Un parcours politique à droite

« Politiquement, je suis de droite et je l’assume parfaitement », aimait souligner Jean Castex à l’époque, selon l’AFP. Membre du parti Les Républicains, il est notamment proche de Nicolas Sarkozy dont il a été le secrétaire général adjoint à l’Élysée. Ce qui ne l’empêche pas de soutenir la candidature de François Fillon pour la présidence de l’UMP lors du congrès de l’automne 2012. Il sait aussi se ménager des appuis à La République en marche : son nom avait un temps circulé, fin 2018, pour remplacer Gérard Collomb au ministère de l’Intérieur avant que l’ex-socialiste Christophe Castaner lui soit préféré. Jusqu’à sa nomination le 2 avril, il était également délégué interministériel aux Jeux olympiques de Paris-2024 et aux grands événements sportifs, et présidait l’Agence nationale du sport.

Un élu au contact

Ce haut fonctionnaire sait aussi conserver un attachement local. Ce père de quatre filles a conservé l’accent du sud et reste très attaché à son Gers natal. Il est depuis 2008 maire de Prades, où il a d’ailleurs été très largement réélu avec 76 % des suffrages lors du premier tour des municipales, 48 heures avant le confinement. Il a également été conseiller régional de Languedoc-Roussillon de 2010 à 2015 et s’était présenté à la députation lors des législatives de 2012, lors desquelles il avait été battu par la candidate PS, Ségolène Neuville. En lui donnant « le pouls du pays », cet ancrage territorial pourrait s’avérer un « atout maître » pour préparer le déconfinement, estime Franck Louvrier, ancien conseiller de Nicolas Sarkozy, interrogé par l’AFP : « C’est précieux » car il faudra « emporter l’adhésion de tous ceux qui décident localement ». Les élus locaux qui, selon BFMTV, sont au cœur des consultations de Jean Castex sur le déconfinement.

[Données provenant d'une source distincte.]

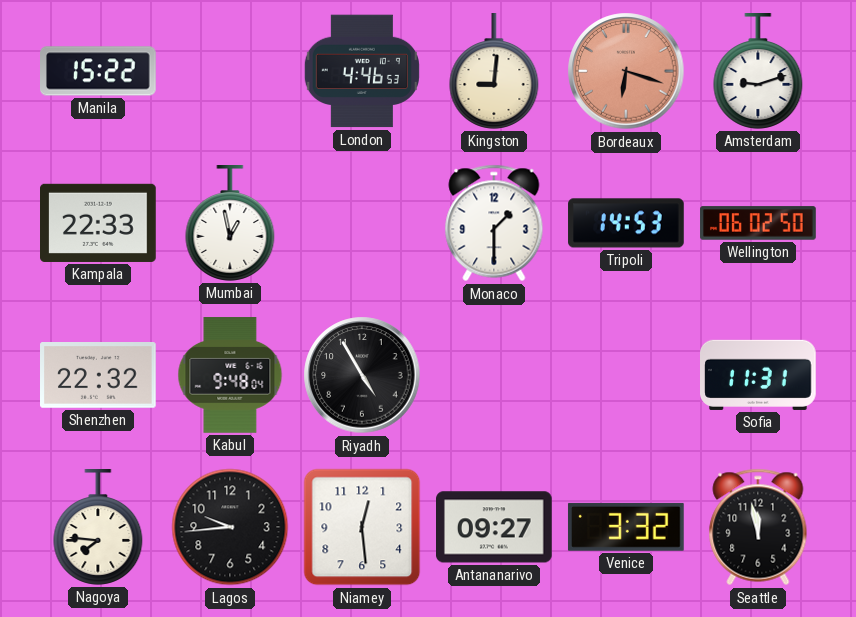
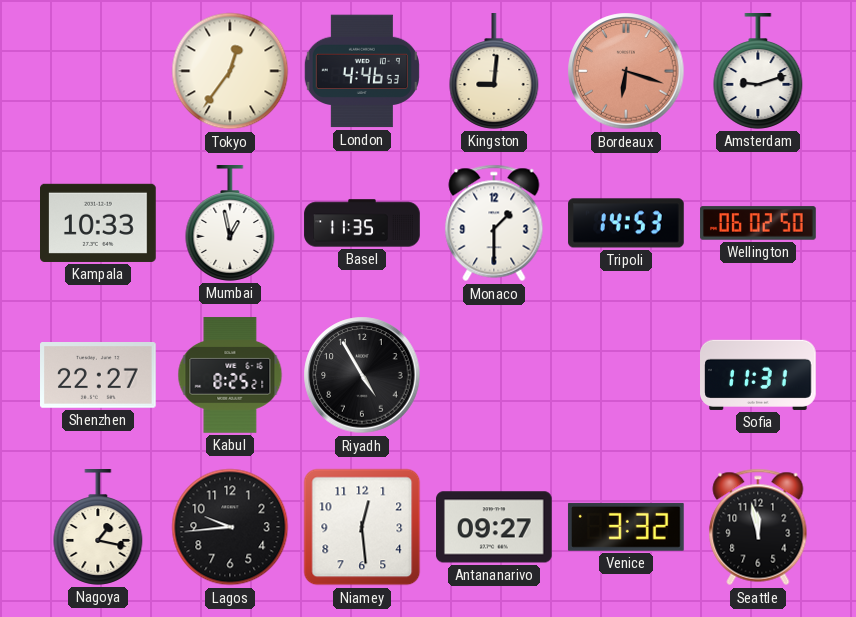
Manila: 15:22 -> none
Tokyo: none -> 12:36
Kampala: 22:33 -> 10:33
Basel: none -> 11:35
Shenzhen: 22:32 -> 22:27
Kabul: 9:48 -> 8:25
Nagoya: 7:46 -> 1:17
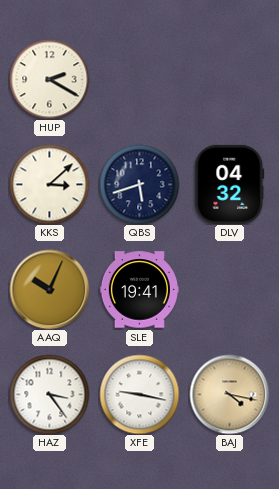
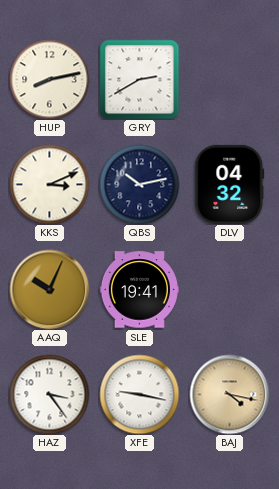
HUP: 2:20 -> 8:13
GRY: none -> 2:40
KKS: 3:08 -> 3:11
QBS: 5:42 -> 10:13
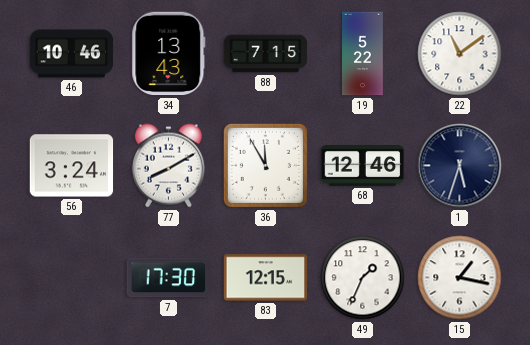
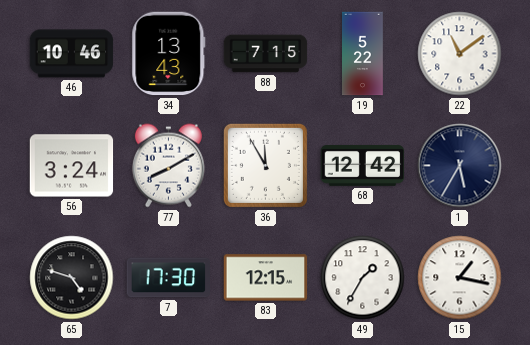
68: 12:46 -> 12:42
1: 5:33 -> 5:35
65: none -> 4:48
49: 1:34 -> 1:35
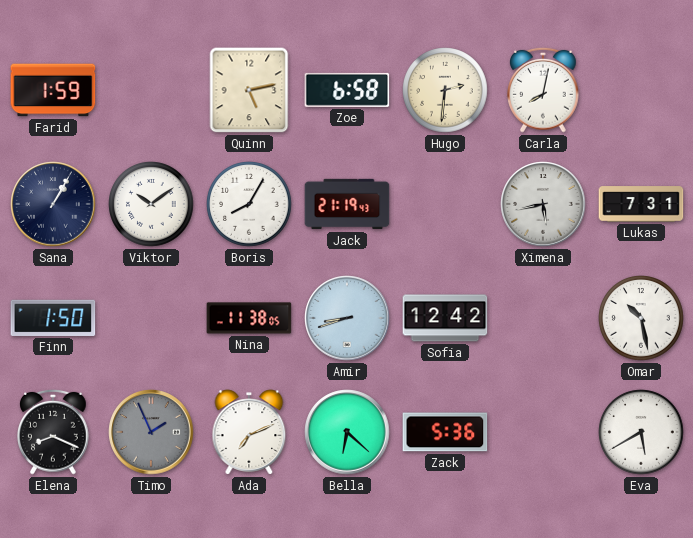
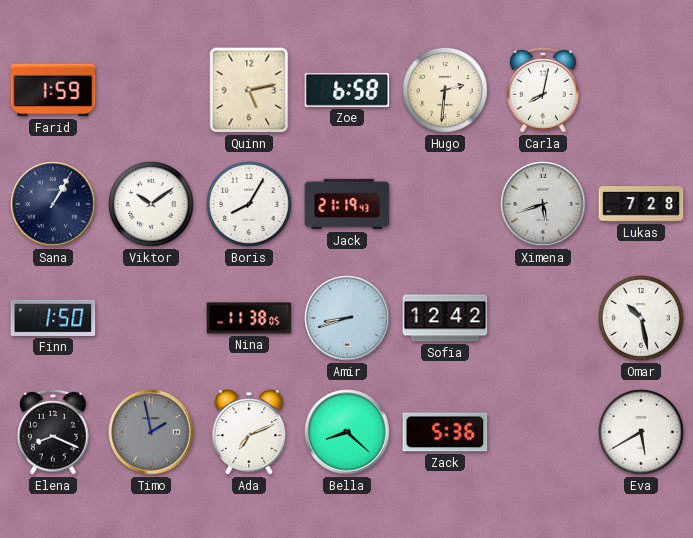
Ximena: 5:43 -> 5:42
Lukas: 7:31 -> 7:28
Timo: 1:56 -> 1:58
Bella: 6:22 -> 8:22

Il a ainsi reçu une contribution de l’Association des maires de France (AMF), qui réclame que le futur dispositif soit « cadré nationalement mais adaptable jusqu’à l’échelon le plus local ».

« Il saura dire les choses à l’Exécutif »

« Il savait dire les choses à Nicolas Sarkozy », raconte un témoin, cité par RTL. « S’il doit dire à Emmanuel Macron ou Édouard Philippe que là, ça ne va pas, il saura aussi le faire. » De quoi tendre les relations avec les deux têtes de l’exécutif ? « Ce n’est pas une boîte aux lettres, Castex, il a vocation à donner son avis », indique un proche du Premier ministre. « Il est très intégré aux équipes de Matignon », explique l’entourage d’Emmanuel Macron, interrogé par BFM TV, qui souligne que si les arbitrages définitifs seront bien entre les mains du chef de l’État et d’Édouard Philippe, « Jean Castex est consulté ». Un rôle clé qui fait des jaloux dans les ministères, selon RTL. Un conseiller anonyme persifle ainsi : « Méfiez-vous, Jean-Paul Delevoye était bien un grand spécialiste des retraites ! » Xavier Bertrand, lui, rappelle que son ancien protégé n’a pas forcément toutes les cartes en main. Jean Castex « n’arrivera pas avec une solution miracle tout de suite », avertit-il, car « tout le monde a compris que les conditions de sortie du confinement seraient aussi fonction du nombre de masques et des tests ».